YOUR OBJECTIVE
Look through the data below. Show each line where the string "Infraestructuras" occurs.
[[ DATA SECTION, beginning ]]
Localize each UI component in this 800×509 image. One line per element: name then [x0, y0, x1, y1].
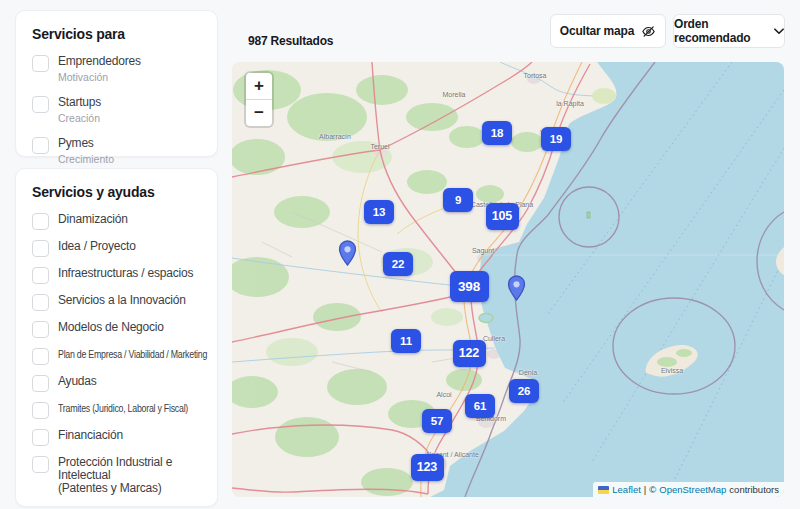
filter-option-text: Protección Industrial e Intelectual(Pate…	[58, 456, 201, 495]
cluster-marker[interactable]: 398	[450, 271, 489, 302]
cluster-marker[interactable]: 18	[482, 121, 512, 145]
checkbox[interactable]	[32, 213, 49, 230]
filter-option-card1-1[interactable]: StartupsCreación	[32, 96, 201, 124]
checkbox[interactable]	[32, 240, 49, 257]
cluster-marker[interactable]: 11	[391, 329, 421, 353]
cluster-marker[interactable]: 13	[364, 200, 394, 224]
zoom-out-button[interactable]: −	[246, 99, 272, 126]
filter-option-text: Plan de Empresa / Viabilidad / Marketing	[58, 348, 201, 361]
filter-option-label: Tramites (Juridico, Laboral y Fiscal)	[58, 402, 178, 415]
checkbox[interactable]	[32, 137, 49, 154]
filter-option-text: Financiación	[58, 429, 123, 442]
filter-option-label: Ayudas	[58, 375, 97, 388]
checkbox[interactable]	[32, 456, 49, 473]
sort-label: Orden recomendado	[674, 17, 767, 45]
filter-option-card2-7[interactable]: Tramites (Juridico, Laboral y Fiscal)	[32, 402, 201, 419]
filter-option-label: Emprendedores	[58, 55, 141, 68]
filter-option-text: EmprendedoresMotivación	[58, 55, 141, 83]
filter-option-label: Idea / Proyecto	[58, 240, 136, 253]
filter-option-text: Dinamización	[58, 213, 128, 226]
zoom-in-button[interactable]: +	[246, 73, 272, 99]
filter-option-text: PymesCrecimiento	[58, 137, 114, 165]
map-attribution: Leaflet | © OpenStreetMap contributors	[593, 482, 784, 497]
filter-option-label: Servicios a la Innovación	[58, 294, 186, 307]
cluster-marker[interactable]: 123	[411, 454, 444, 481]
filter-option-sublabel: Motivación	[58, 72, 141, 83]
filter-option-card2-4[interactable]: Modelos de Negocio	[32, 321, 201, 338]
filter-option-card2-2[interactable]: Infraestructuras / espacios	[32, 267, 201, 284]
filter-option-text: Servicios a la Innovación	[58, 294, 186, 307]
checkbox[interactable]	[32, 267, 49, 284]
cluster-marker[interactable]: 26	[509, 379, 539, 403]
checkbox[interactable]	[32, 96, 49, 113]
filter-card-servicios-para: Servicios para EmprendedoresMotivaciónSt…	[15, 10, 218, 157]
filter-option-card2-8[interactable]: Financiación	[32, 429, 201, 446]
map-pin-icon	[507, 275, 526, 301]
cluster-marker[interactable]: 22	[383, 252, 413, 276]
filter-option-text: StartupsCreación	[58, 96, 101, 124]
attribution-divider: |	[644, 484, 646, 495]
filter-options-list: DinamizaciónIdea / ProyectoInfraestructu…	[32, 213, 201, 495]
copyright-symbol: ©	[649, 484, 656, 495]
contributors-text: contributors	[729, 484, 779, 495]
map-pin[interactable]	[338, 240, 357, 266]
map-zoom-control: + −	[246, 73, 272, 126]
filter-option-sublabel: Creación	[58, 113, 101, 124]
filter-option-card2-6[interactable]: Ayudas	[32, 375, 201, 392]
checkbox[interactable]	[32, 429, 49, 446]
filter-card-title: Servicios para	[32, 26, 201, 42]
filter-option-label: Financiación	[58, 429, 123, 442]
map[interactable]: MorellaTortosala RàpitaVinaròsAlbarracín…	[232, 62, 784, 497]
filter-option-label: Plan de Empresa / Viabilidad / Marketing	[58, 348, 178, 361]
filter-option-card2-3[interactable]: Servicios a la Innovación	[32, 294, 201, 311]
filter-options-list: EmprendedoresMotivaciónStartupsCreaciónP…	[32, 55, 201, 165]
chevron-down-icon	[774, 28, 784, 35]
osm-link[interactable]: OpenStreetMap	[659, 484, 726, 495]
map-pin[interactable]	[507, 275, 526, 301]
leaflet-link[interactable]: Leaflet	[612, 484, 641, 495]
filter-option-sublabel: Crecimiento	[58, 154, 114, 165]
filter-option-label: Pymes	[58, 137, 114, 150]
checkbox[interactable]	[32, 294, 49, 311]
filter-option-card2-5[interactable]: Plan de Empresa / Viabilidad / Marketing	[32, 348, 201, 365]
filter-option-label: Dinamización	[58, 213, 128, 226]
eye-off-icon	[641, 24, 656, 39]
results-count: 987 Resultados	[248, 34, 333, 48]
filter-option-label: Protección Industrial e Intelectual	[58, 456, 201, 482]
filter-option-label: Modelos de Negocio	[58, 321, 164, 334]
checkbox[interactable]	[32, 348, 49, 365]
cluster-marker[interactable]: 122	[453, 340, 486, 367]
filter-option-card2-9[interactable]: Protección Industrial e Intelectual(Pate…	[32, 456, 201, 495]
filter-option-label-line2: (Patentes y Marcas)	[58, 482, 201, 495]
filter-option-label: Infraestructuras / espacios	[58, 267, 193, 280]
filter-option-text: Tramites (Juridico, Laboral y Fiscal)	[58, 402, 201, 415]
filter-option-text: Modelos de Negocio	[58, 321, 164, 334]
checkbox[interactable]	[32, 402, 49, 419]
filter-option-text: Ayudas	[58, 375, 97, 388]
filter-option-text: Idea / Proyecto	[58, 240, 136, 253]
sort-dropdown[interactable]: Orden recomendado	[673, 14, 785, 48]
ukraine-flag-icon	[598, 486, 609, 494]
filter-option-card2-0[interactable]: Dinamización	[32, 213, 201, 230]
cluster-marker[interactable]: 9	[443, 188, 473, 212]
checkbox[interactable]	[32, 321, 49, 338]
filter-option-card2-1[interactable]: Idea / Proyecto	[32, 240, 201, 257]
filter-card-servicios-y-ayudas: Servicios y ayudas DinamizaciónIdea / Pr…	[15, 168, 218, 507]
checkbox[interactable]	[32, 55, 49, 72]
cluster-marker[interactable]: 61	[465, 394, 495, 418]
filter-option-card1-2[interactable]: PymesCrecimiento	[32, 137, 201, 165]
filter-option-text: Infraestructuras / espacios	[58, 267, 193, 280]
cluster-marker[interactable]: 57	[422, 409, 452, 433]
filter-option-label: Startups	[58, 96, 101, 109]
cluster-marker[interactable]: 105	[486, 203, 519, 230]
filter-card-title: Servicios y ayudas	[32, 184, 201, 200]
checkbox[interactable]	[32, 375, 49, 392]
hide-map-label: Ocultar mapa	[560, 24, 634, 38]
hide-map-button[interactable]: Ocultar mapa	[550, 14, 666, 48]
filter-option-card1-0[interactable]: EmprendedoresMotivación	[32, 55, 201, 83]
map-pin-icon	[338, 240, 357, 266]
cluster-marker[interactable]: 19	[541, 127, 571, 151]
[[ DATA SECTION, end ]]
SOLUTION
filter-option-card2-2[interactable]: Infraestructuras / espacios	[32, 267, 201, 284]
filter-option-label: Infraestructuras / espacios	[58, 267, 193, 280]
filter-option-text: Infraestructuras / espacios	[58, 267, 193, 280]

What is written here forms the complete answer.